### Assignment
Without the pictures, copy all of the data exactly.

(Entries taken from a collection)
>>>

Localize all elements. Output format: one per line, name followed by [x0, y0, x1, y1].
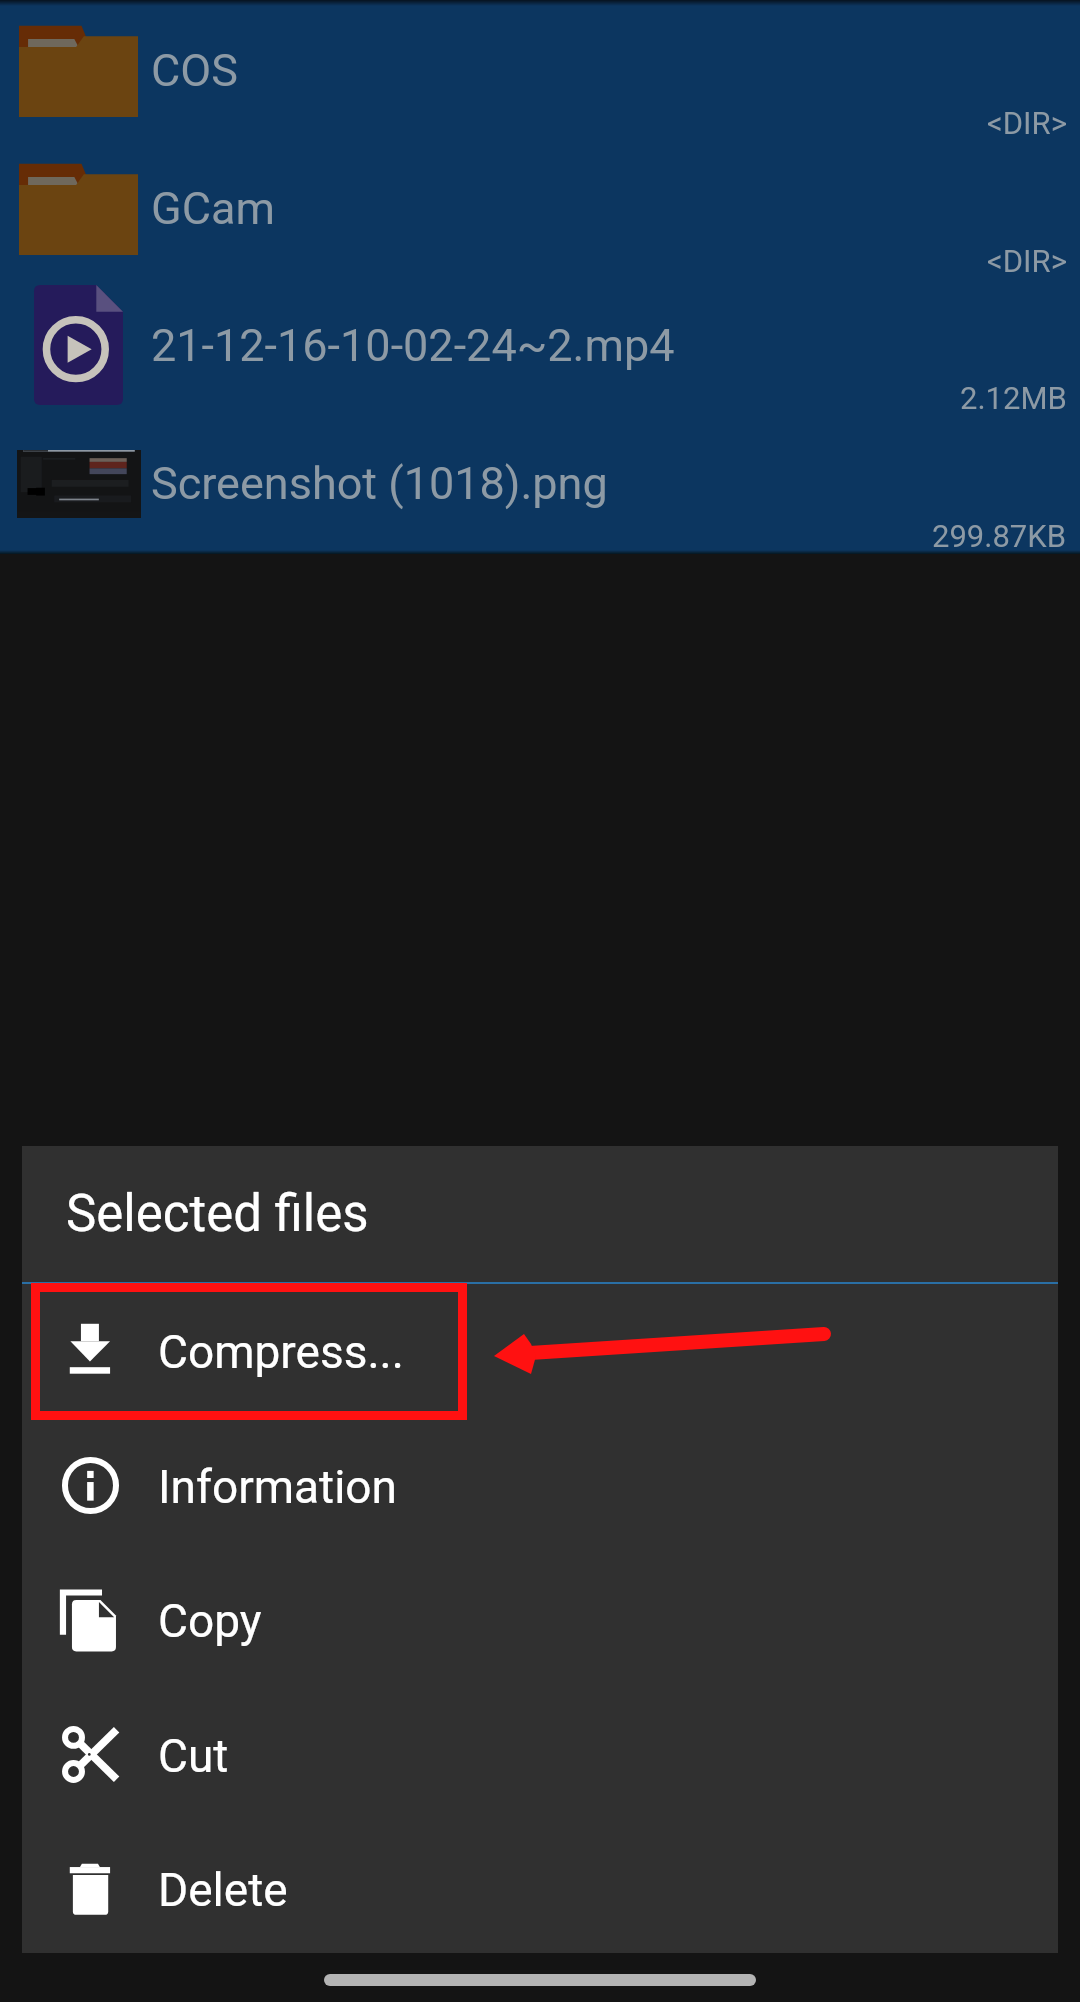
- staticText: Delete: [158, 1863, 288, 1917]
- button[interactable]: Delete: [22, 1823, 1058, 1957]
- staticText: Information: [158, 1460, 397, 1514]
- button[interactable]: Copy: [22, 1554, 1058, 1688]
- staticText: <DIR>: [987, 243, 1067, 279]
- button[interactable]: Cut: [22, 1689, 1058, 1823]
- button[interactable]: GCam, <DIR>: [0, 141, 1080, 278]
- staticText: COS: [151, 44, 238, 97]
- button[interactable]: COS, <DIR>: [0, 3, 1080, 140]
- staticText: Screenshot (1018).png: [151, 457, 608, 510]
- button[interactable]: 21-12-16-10-02-24~2.mp4, 2.12MB: [0, 278, 1080, 415]
- staticText: 21-12-16-10-02-24~2.mp4: [151, 319, 675, 372]
- staticText: 299.87KB: [932, 518, 1067, 554]
- button[interactable]: Screenshot (1018).png, 299.87KB: [0, 416, 1080, 553]
- staticText: 2.12MB: [960, 380, 1067, 416]
- staticText: Copy: [158, 1594, 262, 1648]
- button[interactable]: Compress...: [22, 1285, 1058, 1419]
- staticText: Cut: [158, 1729, 229, 1783]
- button[interactable]: Information: [22, 1420, 1058, 1554]
- staticText: Selected files: [66, 1184, 369, 1244]
- staticText: Compress...: [158, 1325, 404, 1379]
- staticText: <DIR>: [987, 105, 1067, 141]
- staticText: GCam: [151, 182, 275, 235]
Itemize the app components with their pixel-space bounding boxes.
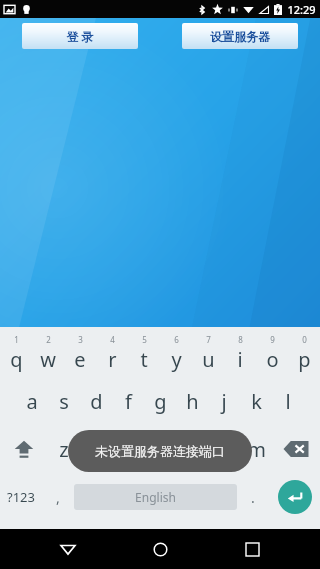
button[interactable]: 7 — [192, 329, 224, 377]
button[interactable]: v — [144, 425, 176, 473]
button[interactable]: z — [48, 425, 80, 473]
button[interactable]: Back — [44, 529, 92, 569]
button[interactable]: 3 — [64, 329, 96, 377]
staticText: f — [125, 388, 132, 415]
staticText: 0 — [302, 334, 307, 345]
button[interactable]: 登 录 — [22, 23, 138, 49]
button[interactable]: 1 — [0, 329, 32, 377]
button[interactable]: Shift — [0, 425, 48, 473]
staticText: g — [154, 388, 167, 415]
staticText: English — [135, 489, 176, 505]
staticText: 未设置服务器连接端口 — [95, 443, 225, 459]
button[interactable]: g — [144, 377, 176, 425]
button[interactable]: 4 — [96, 329, 128, 377]
button[interactable]: l — [272, 377, 304, 425]
staticText: z — [59, 436, 69, 463]
staticText: c — [123, 436, 133, 463]
staticText: w — [40, 346, 56, 373]
staticText: p — [298, 346, 311, 373]
button[interactable]: Backspace — [272, 425, 320, 473]
button[interactable]: h — [176, 377, 208, 425]
button[interactable]: Period — [237, 473, 269, 521]
button[interactable]: 6 — [160, 329, 192, 377]
staticText: 4 — [110, 334, 115, 345]
staticText: n — [218, 436, 231, 463]
staticText: h — [186, 388, 199, 415]
button[interactable]: c — [112, 425, 144, 473]
staticText: 设置服务器 — [210, 29, 270, 44]
button[interactable]: Comma — [42, 473, 74, 521]
button[interactable]: Home — [136, 529, 184, 569]
button[interactable]: 9 — [256, 329, 288, 377]
button[interactable]: 2 — [32, 329, 64, 377]
staticText: r — [108, 346, 117, 373]
staticText: x — [91, 436, 102, 463]
staticText: q — [10, 346, 23, 373]
staticText: l — [285, 388, 291, 415]
staticText: 8 — [238, 334, 243, 345]
staticText: 6 — [174, 334, 179, 345]
button[interactable]: ?123 — [0, 473, 42, 521]
button[interactable]: 8 — [224, 329, 256, 377]
button[interactable]: j — [208, 377, 240, 425]
staticText: e — [74, 346, 86, 373]
staticText: 登 录 — [66, 28, 94, 44]
button[interactable]: 0 — [288, 329, 320, 377]
button[interactable]: m — [240, 425, 272, 473]
button[interactable]: English — [74, 484, 237, 510]
staticText: 7 — [206, 334, 211, 345]
staticText: k — [251, 388, 262, 415]
staticText: 2 — [46, 334, 51, 345]
staticText: u — [202, 346, 215, 373]
button[interactable]: a — [16, 377, 48, 425]
button[interactable]: Recents — [228, 529, 276, 569]
staticText: ?123 — [7, 488, 35, 506]
staticText: b — [186, 436, 199, 463]
button[interactable]: 设置服务器 — [182, 23, 298, 49]
staticText: 1 — [14, 334, 19, 345]
staticText: d — [90, 388, 103, 415]
staticText: 9 — [270, 334, 275, 345]
staticText: 5 — [142, 334, 147, 345]
staticText: i — [237, 346, 243, 373]
staticText: a — [26, 388, 38, 415]
button[interactable]: b — [176, 425, 208, 473]
button[interactable]: s — [48, 377, 80, 425]
staticText: . — [251, 488, 255, 507]
staticText: o — [266, 346, 279, 373]
staticText: m — [247, 436, 266, 463]
button[interactable]: Enter — [269, 473, 320, 521]
button[interactable]: f — [112, 377, 144, 425]
staticText: t — [140, 346, 148, 373]
button[interactable]: n — [208, 425, 240, 473]
button[interactable]: 5 — [128, 329, 160, 377]
button[interactable]: k — [240, 377, 272, 425]
staticText: 12:29 — [287, 2, 316, 17]
staticText: , — [56, 488, 60, 507]
button[interactable]: x — [80, 425, 112, 473]
staticText: j — [221, 388, 227, 415]
staticText: y — [171, 346, 182, 373]
staticText: s — [59, 388, 69, 415]
button[interactable]: d — [80, 377, 112, 425]
staticText: 3 — [78, 334, 83, 345]
staticText: v — [155, 436, 166, 463]
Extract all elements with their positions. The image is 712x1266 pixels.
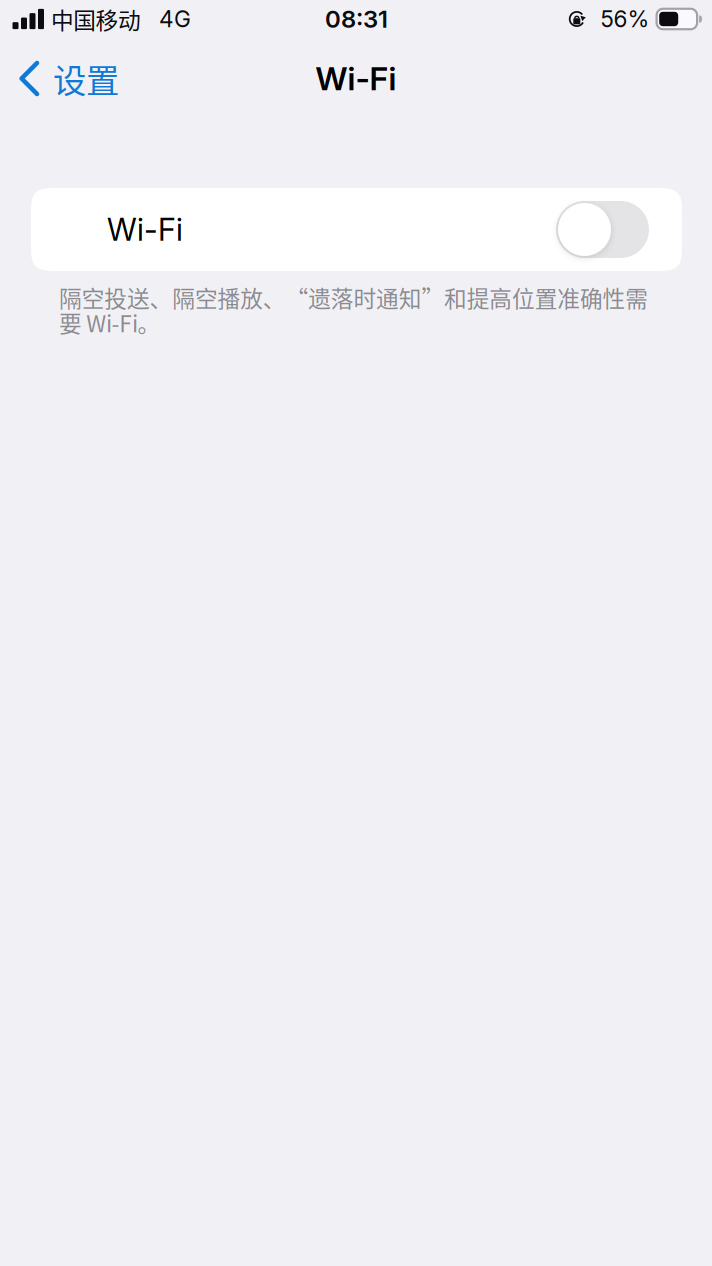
staticText: 56% — [601, 5, 650, 33]
staticText: 隔空投送、隔空播放、“遗落时通知”和提高位置准确性需要 Wi-Fi。 — [59, 285, 648, 335]
staticText: 4G — [159, 5, 191, 33]
button[interactable]: 设置 — [0, 50, 131, 106]
staticText: 设置 — [53, 54, 119, 103]
staticText: Wi-Fi — [107, 211, 183, 248]
button[interactable]: 关闭 — [31, 188, 682, 271]
staticText: Wi-Fi — [316, 59, 396, 98]
staticText: 08:31 — [325, 4, 388, 34]
staticText: 中国移动 — [51, 3, 141, 35]
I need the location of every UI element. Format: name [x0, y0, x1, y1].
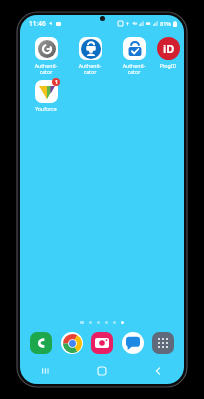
button[interactable]: Home: [90, 362, 114, 380]
button[interactable]: [121, 321, 124, 324]
staticText: PingID: [156, 62, 180, 69]
staticText: 11:46: [29, 19, 46, 28]
button[interactable]: [89, 321, 92, 324]
button[interactable]: [113, 321, 116, 324]
button[interactable]: Recents: [34, 362, 58, 380]
staticText: 81%: [160, 20, 171, 27]
button[interactable]: Authenti- cator: [24, 36, 68, 76]
button[interactable]: Apps: [150, 330, 176, 356]
staticText: Authenti- cator: [24, 62, 68, 75]
button[interactable]: Authenti- cator: [112, 36, 156, 76]
button[interactable]: Messages: [120, 330, 146, 356]
button[interactable]: Phone: [28, 330, 54, 356]
button[interactable]: iD: [156, 36, 180, 70]
button[interactable]: [80, 321, 84, 324]
button[interactable]: Back: [146, 362, 170, 380]
staticText: Authenti- cator: [68, 62, 112, 75]
staticText: Youforce: [24, 105, 68, 112]
button[interactable]: [97, 321, 100, 324]
button[interactable]: Camera: [89, 330, 115, 356]
staticText: iD: [163, 41, 175, 56]
button[interactable]: Chrome: [59, 330, 85, 356]
staticText: 1: [55, 79, 58, 86]
button[interactable]: [105, 321, 108, 324]
staticText: Authenti- cator: [112, 62, 156, 75]
button[interactable]: 1: [24, 79, 68, 113]
button[interactable]: Authenti- cator: [68, 36, 112, 76]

<<<

### Solution to the exercise
Localize all elements. Output format: one per line, name followed by [x0, y0, x1, y1].
- staticText: Delete: [158, 1863, 288, 1917]
- button[interactable]: Delete: [22, 1823, 1058, 1957]
- staticText: Information: [158, 1460, 397, 1514]
- button[interactable]: Copy: [22, 1554, 1058, 1688]
- staticText: <DIR>: [987, 243, 1067, 279]
- button[interactable]: Cut: [22, 1689, 1058, 1823]
- button[interactable]: GCam, <DIR>: [0, 141, 1080, 278]
- staticText: COS: [151, 44, 238, 97]
- button[interactable]: COS, <DIR>: [0, 3, 1080, 140]
- staticText: Screenshot (1018).png: [151, 457, 608, 510]
- button[interactable]: 21-12-16-10-02-24~2.mp4, 2.12MB: [0, 278, 1080, 415]
- staticText: 21-12-16-10-02-24~2.mp4: [151, 319, 675, 372]
- staticText: 299.87KB: [932, 518, 1067, 554]
- button[interactable]: Screenshot (1018).png, 299.87KB: [0, 416, 1080, 553]
- staticText: 2.12MB: [960, 380, 1067, 416]
- staticText: Copy: [158, 1594, 262, 1648]
- button[interactable]: Compress...: [22, 1285, 1058, 1419]
- staticText: Cut: [158, 1729, 229, 1783]
- button[interactable]: Information: [22, 1420, 1058, 1554]
- staticText: Selected files: [66, 1184, 369, 1244]
- staticText: Compress...: [158, 1325, 404, 1379]
- staticText: <DIR>: [987, 105, 1067, 141]
- staticText: GCam: [151, 182, 275, 235]
Itemize the app components with their pixel-space bounding boxes.
button[interactable]: 7 — [192, 329, 224, 377]
button[interactable]: v — [144, 425, 176, 473]
button[interactable]: z — [48, 425, 80, 473]
button[interactable]: Back — [44, 529, 92, 569]
button[interactable]: 3 — [64, 329, 96, 377]
staticText: f — [125, 388, 132, 415]
staticText: 0 — [302, 334, 307, 345]
button[interactable]: 登 录 — [22, 23, 138, 49]
button[interactable]: 1 — [0, 329, 32, 377]
button[interactable]: Shift — [0, 425, 48, 473]
staticText: g — [154, 388, 167, 415]
staticText: English — [135, 489, 176, 505]
staticText: 未设置服务器连接端口 — [95, 443, 225, 459]
button[interactable]: g — [144, 377, 176, 425]
button[interactable]: 4 — [96, 329, 128, 377]
button[interactable]: l — [272, 377, 304, 425]
staticText: z — [59, 436, 69, 463]
staticText: c — [123, 436, 133, 463]
staticText: w — [40, 346, 56, 373]
staticText: p — [298, 346, 311, 373]
button[interactable]: Backspace — [272, 425, 320, 473]
button[interactable]: h — [176, 377, 208, 425]
button[interactable]: Period — [237, 473, 269, 521]
button[interactable]: 6 — [160, 329, 192, 377]
staticText: 4 — [110, 334, 115, 345]
staticText: n — [218, 436, 231, 463]
staticText: h — [186, 388, 199, 415]
button[interactable]: c — [112, 425, 144, 473]
staticText: 设置服务器 — [210, 29, 270, 44]
button[interactable]: Comma — [42, 473, 74, 521]
button[interactable]: Home — [136, 529, 184, 569]
button[interactable]: 9 — [256, 329, 288, 377]
button[interactable]: 2 — [32, 329, 64, 377]
staticText: r — [108, 346, 117, 373]
staticText: x — [91, 436, 102, 463]
staticText: q — [10, 346, 23, 373]
staticText: l — [285, 388, 291, 415]
staticText: 8 — [238, 334, 243, 345]
staticText: 6 — [174, 334, 179, 345]
button[interactable]: ?123 — [0, 473, 42, 521]
button[interactable]: 8 — [224, 329, 256, 377]
button[interactable]: j — [208, 377, 240, 425]
staticText: e — [74, 346, 86, 373]
staticText: 登 录 — [66, 28, 94, 44]
button[interactable]: 0 — [288, 329, 320, 377]
button[interactable]: m — [240, 425, 272, 473]
button[interactable]: English — [74, 484, 237, 510]
staticText: 7 — [206, 334, 211, 345]
staticText: k — [251, 388, 262, 415]
staticText: 2 — [46, 334, 51, 345]
staticText: u — [202, 346, 215, 373]
button[interactable]: a — [16, 377, 48, 425]
button[interactable]: Recents — [228, 529, 276, 569]
staticText: ?123 — [7, 488, 35, 506]
staticText: b — [186, 436, 199, 463]
button[interactable]: 设置服务器 — [182, 23, 298, 49]
staticText: 1 — [14, 334, 19, 345]
staticText: d — [90, 388, 103, 415]
staticText: 9 — [270, 334, 275, 345]
staticText: 5 — [142, 334, 147, 345]
staticText: i — [237, 346, 243, 373]
staticText: a — [26, 388, 38, 415]
button[interactable]: b — [176, 425, 208, 473]
button[interactable]: s — [48, 377, 80, 425]
staticText: . — [251, 488, 255, 507]
staticText: o — [266, 346, 279, 373]
staticText: m — [247, 436, 266, 463]
button[interactable]: Enter — [269, 473, 320, 521]
button[interactable]: f — [112, 377, 144, 425]
staticText: t — [140, 346, 148, 373]
button[interactable]: n — [208, 425, 240, 473]
button[interactable]: 5 — [128, 329, 160, 377]
button[interactable]: k — [240, 377, 272, 425]
staticText: 12:29 — [287, 2, 316, 17]
staticText: , — [56, 488, 60, 507]
button[interactable]: x — [80, 425, 112, 473]
staticText: j — [221, 388, 227, 415]
staticText: y — [171, 346, 182, 373]
staticText: s — [59, 388, 69, 415]
button[interactable]: d — [80, 377, 112, 425]
staticText: 3 — [78, 334, 83, 345]
staticText: v — [155, 436, 166, 463]
Extract all elements with their positions. The image is 712x1266 pixels.
staticText: 56% — [601, 5, 650, 33]
staticText: 隔空投送、隔空播放、“遗落时通知”和提高位置准确性需要 Wi-Fi。 — [59, 285, 648, 335]
staticText: 4G — [159, 5, 191, 33]
button[interactable]: 设置 — [0, 50, 131, 106]
staticText: 设置 — [53, 54, 119, 103]
staticText: Wi-Fi — [107, 211, 183, 248]
button[interactable]: 关闭 — [31, 188, 682, 271]
staticText: Wi-Fi — [316, 59, 396, 98]
staticText: 08:31 — [325, 4, 388, 34]
staticText: 中国移动 — [51, 3, 141, 35]
I need the location of every UI element. Format: name [x0, y0, x1, y1].
button[interactable]: Home: [90, 362, 114, 380]
button[interactable]: [121, 321, 124, 324]
staticText: PingID: [156, 62, 180, 69]
staticText: 11:46: [29, 19, 46, 28]
button[interactable]: [89, 321, 92, 324]
button[interactable]: [113, 321, 116, 324]
button[interactable]: Recents: [34, 362, 58, 380]
staticText: 81%: [160, 20, 171, 27]
button[interactable]: Authenti- cator: [24, 36, 68, 76]
button[interactable]: Apps: [150, 330, 176, 356]
staticText: Authenti- cator: [24, 62, 68, 75]
button[interactable]: Authenti- cator: [112, 36, 156, 76]
button[interactable]: Messages: [120, 330, 146, 356]
button[interactable]: Phone: [28, 330, 54, 356]
button[interactable]: iD: [156, 36, 180, 70]
button[interactable]: [80, 321, 84, 324]
button[interactable]: Back: [146, 362, 170, 380]
staticText: Authenti- cator: [68, 62, 112, 75]
staticText: Youforce: [24, 105, 68, 112]
button[interactable]: [97, 321, 100, 324]
button[interactable]: Camera: [89, 330, 115, 356]
staticText: iD: [163, 41, 175, 56]
button[interactable]: Chrome: [59, 330, 85, 356]
staticText: 1: [55, 79, 58, 86]
button[interactable]: [105, 321, 108, 324]
staticText: Authenti- cator: [112, 62, 156, 75]
button[interactable]: 1: [24, 79, 68, 113]
button[interactable]: Authenti- cator: [68, 36, 112, 76]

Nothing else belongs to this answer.